WHAT THE TASK ASKS:
In the records below, pick out all lines containing the word "tables".
Segment Open
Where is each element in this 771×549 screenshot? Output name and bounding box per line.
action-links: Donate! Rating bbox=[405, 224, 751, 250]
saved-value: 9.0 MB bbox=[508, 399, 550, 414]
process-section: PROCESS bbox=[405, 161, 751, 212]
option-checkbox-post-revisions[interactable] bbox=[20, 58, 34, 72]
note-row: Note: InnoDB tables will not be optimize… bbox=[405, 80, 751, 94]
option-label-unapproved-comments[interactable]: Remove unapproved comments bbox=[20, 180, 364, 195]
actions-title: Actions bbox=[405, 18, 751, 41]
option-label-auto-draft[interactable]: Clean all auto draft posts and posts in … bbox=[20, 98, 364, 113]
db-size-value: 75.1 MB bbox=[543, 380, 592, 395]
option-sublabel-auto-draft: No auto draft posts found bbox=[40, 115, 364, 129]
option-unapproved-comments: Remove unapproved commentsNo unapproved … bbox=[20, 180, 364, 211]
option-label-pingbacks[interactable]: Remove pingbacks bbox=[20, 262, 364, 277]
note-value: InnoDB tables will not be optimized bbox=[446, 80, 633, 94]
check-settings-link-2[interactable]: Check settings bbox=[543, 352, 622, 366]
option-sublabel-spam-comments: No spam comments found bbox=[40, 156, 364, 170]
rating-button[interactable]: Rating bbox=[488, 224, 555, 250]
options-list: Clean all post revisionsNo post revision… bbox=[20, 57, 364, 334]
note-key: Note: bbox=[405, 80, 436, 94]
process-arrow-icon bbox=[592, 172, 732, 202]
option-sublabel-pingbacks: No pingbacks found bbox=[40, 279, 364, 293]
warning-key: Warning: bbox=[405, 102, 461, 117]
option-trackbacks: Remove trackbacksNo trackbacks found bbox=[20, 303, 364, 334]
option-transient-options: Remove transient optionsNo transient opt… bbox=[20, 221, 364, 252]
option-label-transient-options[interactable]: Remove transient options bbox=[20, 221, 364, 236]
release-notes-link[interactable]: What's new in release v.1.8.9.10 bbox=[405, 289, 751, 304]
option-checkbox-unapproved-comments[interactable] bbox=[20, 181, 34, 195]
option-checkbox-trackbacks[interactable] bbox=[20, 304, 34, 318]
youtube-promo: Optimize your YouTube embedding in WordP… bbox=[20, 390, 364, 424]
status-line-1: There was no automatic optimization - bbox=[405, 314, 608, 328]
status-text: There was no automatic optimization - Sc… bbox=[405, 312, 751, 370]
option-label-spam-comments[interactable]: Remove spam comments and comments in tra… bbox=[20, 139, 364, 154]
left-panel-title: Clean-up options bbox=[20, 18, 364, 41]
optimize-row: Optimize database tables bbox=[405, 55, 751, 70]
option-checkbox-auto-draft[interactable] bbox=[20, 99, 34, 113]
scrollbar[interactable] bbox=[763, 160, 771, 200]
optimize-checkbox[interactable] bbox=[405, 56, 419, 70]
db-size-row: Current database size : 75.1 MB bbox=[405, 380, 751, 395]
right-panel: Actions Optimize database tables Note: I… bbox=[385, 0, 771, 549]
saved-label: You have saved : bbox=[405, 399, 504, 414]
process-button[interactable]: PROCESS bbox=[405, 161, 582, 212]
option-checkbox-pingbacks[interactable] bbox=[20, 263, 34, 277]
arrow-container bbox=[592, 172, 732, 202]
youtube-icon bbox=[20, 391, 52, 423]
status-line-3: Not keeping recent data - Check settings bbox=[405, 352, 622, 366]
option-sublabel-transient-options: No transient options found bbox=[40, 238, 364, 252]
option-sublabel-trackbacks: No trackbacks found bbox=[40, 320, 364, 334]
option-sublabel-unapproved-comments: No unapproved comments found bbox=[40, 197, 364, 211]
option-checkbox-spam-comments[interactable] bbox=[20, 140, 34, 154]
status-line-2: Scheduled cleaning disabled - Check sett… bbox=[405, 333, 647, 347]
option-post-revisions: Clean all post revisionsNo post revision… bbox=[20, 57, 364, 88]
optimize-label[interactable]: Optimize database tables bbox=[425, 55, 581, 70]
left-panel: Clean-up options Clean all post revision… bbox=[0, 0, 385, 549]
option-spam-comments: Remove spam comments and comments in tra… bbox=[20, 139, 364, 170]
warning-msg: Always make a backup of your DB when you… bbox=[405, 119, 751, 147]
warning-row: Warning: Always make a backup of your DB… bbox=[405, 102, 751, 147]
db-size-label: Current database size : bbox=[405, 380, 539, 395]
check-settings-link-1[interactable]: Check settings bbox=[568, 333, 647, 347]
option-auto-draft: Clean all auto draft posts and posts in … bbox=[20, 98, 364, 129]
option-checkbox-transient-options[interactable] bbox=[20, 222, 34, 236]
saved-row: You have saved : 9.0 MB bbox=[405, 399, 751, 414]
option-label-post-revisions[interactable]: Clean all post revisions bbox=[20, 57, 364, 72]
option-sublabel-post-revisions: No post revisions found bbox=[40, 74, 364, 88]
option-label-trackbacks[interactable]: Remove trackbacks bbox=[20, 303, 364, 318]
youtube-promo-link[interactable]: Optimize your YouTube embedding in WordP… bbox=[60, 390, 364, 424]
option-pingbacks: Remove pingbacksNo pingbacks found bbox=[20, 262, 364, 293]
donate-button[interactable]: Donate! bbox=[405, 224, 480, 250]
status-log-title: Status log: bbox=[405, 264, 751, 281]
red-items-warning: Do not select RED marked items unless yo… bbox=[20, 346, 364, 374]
Segment Closed
ANSWER TO THE EXERCISE:
note-row: Note: InnoDB tables will not be optimize… bbox=[405, 80, 751, 94]
note-value: InnoDB tables will not be optimized bbox=[446, 80, 633, 94]
optimize-row: Optimize database tables bbox=[405, 55, 751, 70]
right-panel: Actions Optimize database tables Note: I… bbox=[385, 0, 771, 549]
optimize-label[interactable]: Optimize database tables bbox=[425, 55, 581, 70]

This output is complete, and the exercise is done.